Se guardassi un nanotubo di carbonio ad occhio nudo non vedresti molto più che polvere nera, ma ora un team di scienziati finanziati dall'UE ha sviluppato un nuovo modo per rendere più visibili questi elementi costitutivi della nanotecnologia multiuso.
I nanotubi di carbonio sono strutture che assomigliano a molti esagoni a forma di nido d'ape, tutti arrotolati in un tubo cilindrico senza soluzione di continuità. È difficile farli emettere luce in quanto sono ottimi conduttori elettrici e catturano l'energia da altre specie chimiche luminescenti poste nelle vicinanze.
Eppure ora il team paneuropeo ha escogitato modi per utilizzare la superficie relativamente elevata dei nanotubi di carbonio, che permette a molte altre molecole, compresi quelli in grado di emettere luce, per attaccarsi ad esso. Queste molecole assumono la forma di sostanze chimiche in grado di visualizzare la luce rossa.
Nell'ambito di un progetto UE, ricercatori dal Belgio, Francia, Germania, Ungheria, L'Italia e la Polonia stanno preparando e caratterizzando materiali luminescenti in cui luminofori organici e inorganici opportunamente progettati sono incapsulati all'interno di nanocontenitori (cioè nanotubi di carbonio e gabbie di coordinazione) in cui possono preservare e persino migliorare il loro rendimento di emissione.
L'obiettivo finale del progetto è creare una libreria di moduli luminescenti che emettono in tutta la regione VIS-NIR per la produzione di materiali ibridi funzionali superiori. La regolazione del colore di emissione è definita dall'ospite che emette, mentre la versatilità nell'applicazione finale è controllata tramite la funzionalizzazione chimica su misura dell'ospite.
"Partecipiamo al progetto come gruppo di ricerca specializzato in studi sui composti dei lantanidi. Abbiamo deciso di combinare le loro elevate proprietà luminescenti con le eccellenti caratteristiche meccaniche ed elettriche dei nanotubi, " afferma il professor Marek Pietraszkiewicz dell'Istituto di chimica fisica dell'Accademia polacca delle scienze (IPC PAS) di Varsavia, uno dei partner del consorzio FINELUMEN.
Però, il team ha scoperto che non si trattava solo di un semplice caso di attaccamento a queste molecole che emettono luce, come spiega la ricercatrice Valentina Utochnikova dell'IPC PAS:
"L'attaccamento di complessi emettitori di luce direttamente al nanotubo è, però, non favorevole, perché quest'ultimo, come un nero assorbitore, estinguerebbe altamente la luminescenza."
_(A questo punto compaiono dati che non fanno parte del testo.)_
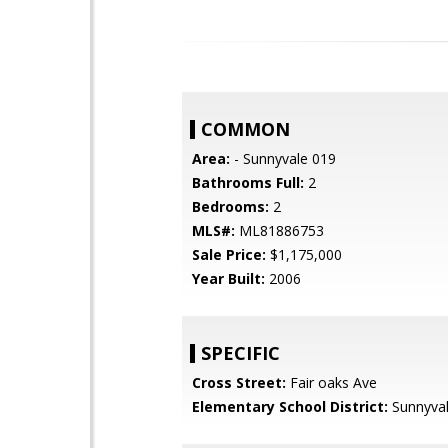
COMMON
Area:
- Sunnyvale 019
Bathrooms Full:
2
Bedrooms:
2
MLS#:
ML81886753
Sale Price:
$1,175,000
Year Built:
2006
SPECIFIC
Cross Street:
Fair oaks Ave
Elementary School District:
Sunnyva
Per combattere questo assorbimento di luce indesiderato, il team ha prima sottoposto i nanotubi di carbonio a una reazione termica da 140 a 160 gradi Celsius in una soluzione di liquido ionico modificato con una funzione di azido terminale. La reazione produce nanotubi rivestiti con molecole che agiscono come ancoraggi-collegamenti. Da un lato, gli ancoraggi sono fissati alla superficie del nanotubo, e dall'altro possono attaccare molecole in grado di visualizzare la luce visibile. Il terminale libero di ogni collegamento porta una carica positiva.
I nanotubi così preparati vengono successivamente trasferiti in un'altra soluzione contenente un complesso di lantanidi caricato negativamente - tetrakis-(4, 4, 4-trifluoro-1-(2-naftil-1, 3-butanedionato)europio.
"I composti dei lantanidi contengono elementi del VI gruppo della tavola periodica e sono molto attraenti per la fotonica, in quanto caratterizzati da un'elevata resa quantica di luminescenza e da un'elevata purezza cromatica della luce emessa, " commenta Valentina Utochnikova.
Dopo aver sciolto in soluzione, complessi di europio caricati negativamente sono catturati spontaneamente da terminali liberi caricati positivamente di ancore attaccati a nanotubi a causa dell'interazione elettrostatica. Successivamente, ogni nanotubo è rivestito in modo durevole con molecole in grado di emettere luce visibile. Una volta completata la reazione, i nanotubi modificati vengono quindi lavati ed essiccati.
Il risultato finale è una polvere fuligginosa che esposta ai raggi UV emette luce rossa grazie ai complessi di lantanidi ancorati ai nanotubi di carbonio.
Rendendo questi materiali il più versatili possibile, esiste un enorme potenziale per il loro maggiore utilizzo nel bioimaging, dispositivi e sensori optoelettronici.